The series begins with the spirit of the Mad Hatter using a troubled teenage boy named Sammy to carry out his madness and evil schemes, including brainwashing an entire town and murder.  In case you don’t already know, Mad Hatter’s name is Johnny and he is the brother of Callie.

Wonderland is full of chaos, madness, murder and betrayal.

The relationship between mother and daughter is breathtaking, as Callie gives her all into making sure Violet is safe.  Violet wants to live a normal teenage life.  Callie knows this is not safe and forbids Violet from doing most teenage activities.  Living a life on the run is causing the relationship between Violet and her mother to deteriorate.

The series is a twisted fairy tale filled with horror, chaos, suspense and murder.  The Mad Hatter, Queen of Spades, and the Queen of Hearts are just a few of the characters that Callie and Violet will encounter from the realm of madness.

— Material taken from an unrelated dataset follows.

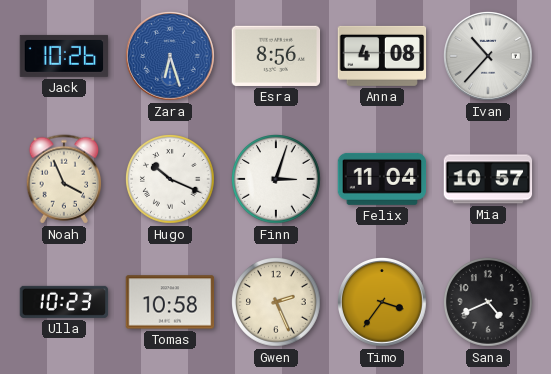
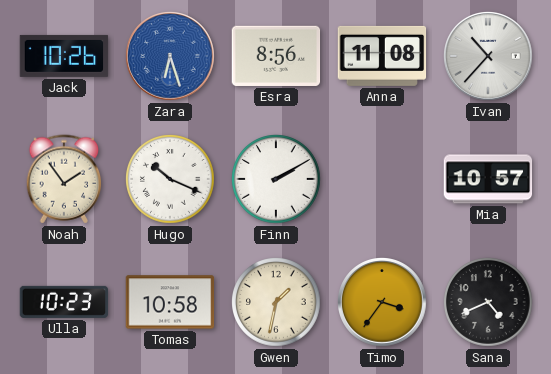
Anna: 4:08 -> 11:08
Noah: 3:56 -> 1:54
Finn: 3:03 -> 2:10
Felix: 11:04 -> none
Gwen: 2:26 -> 1:32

The artwork is great, especially the covers.  Zenescope is known for their explicit covers.  But there’s nothing explicit about the stories.  Just pure horror, chaos and madness.  And I love every bit of if.

VERDICT (drum roll please)

If you like:

  • fairy tales
  • stories with a twist
  • horror
  • chaos
  • suspense

then I highly recommend this series.



Zenescope Entertainment’s Grimm Fairy Tales adds horror and suspense to our beloved classic fairy tales.  Each issue has two parts.  The first part is the framework of the story.  Sela Mathers has a special ability that she uses to teach life lessons to those who need it. Those that ignore the lessons suffer consequences.

The second part of the story is ALWAYS a twisted version of a classic fairy tale, and the fairy tales are usually violent.  The tales are warning the readers to change their ways or suffer.

I’ve read the first three volumes, a total of 18 stories.  Here is my review of issue #7, Snow White.


The story begins with a young girl, Stephanie, who has been ill for a few months.  Her step-mother, Terry, appears to be the perfect stepmother.  She even tells Stephanie to call her “mom.”  When Stephanie asked Terry if she thought she’d return to cheerleading, Terry revealed that she was a cheerleader captain just as Stephanie had been before she became ill.  She also told Stephanie she missed being the center of attention, young and full of life.

Terry goes back to preparing lunch for Stephanie, which included poisoning her food.  Sela shows up at the doorstep and hands Terry the book of fairy tales, suggesting she read Snow White.  So Terry reads the twisted fairy tale.

We all know the story of Snow White so I’ll skip to the twisted part.  The dwarves feed on human flesh that has dark souls.  They couldn’t eat Snow White because of her innocence.  While the dwarves were out, the queen appeared at the doorstep and gave Snow White a basket of fruit laced with poison.  She ate one of the apples and fell to the floor.  The dwarves returned to find a dead Snow White.

Back home, the queen looked into her mirror and asked who was the most beautiful in all the land.  Suddenly all seven dwarves appeared and ate her alive.

Terry didn’t think twice about the story after she finished reading it.  She heard a noise in the basement and went to investigate.  In the basement was a mirror.  She looked into the mirror and the seven dwarves appeared and ate her alive, like the queen.  The story ended with Terry in a straight jacket at an asylum.

Joe Brusha and Ralph Tedesco does an excellent job at writing the stories.  Anthony Spay does a superb job with the artwork.  The characters are well detailed, especially  their facial expressions.

All the issues have provocative covers.  But there’s nothing provocative or explicit about the stories on the inside.

VERDICT (drum roll please)

Grimm Fairy Tales is a remarkable piece of work.  The stories told, and the lessons they provide, are worth the read.  Artwork is great.  If you’re a horror fan, then you’ll definitely love these classic tales with its’ horrifying twists.  I’m sticking with this horror comic, and I plan to read until I’m caught up with the current issue.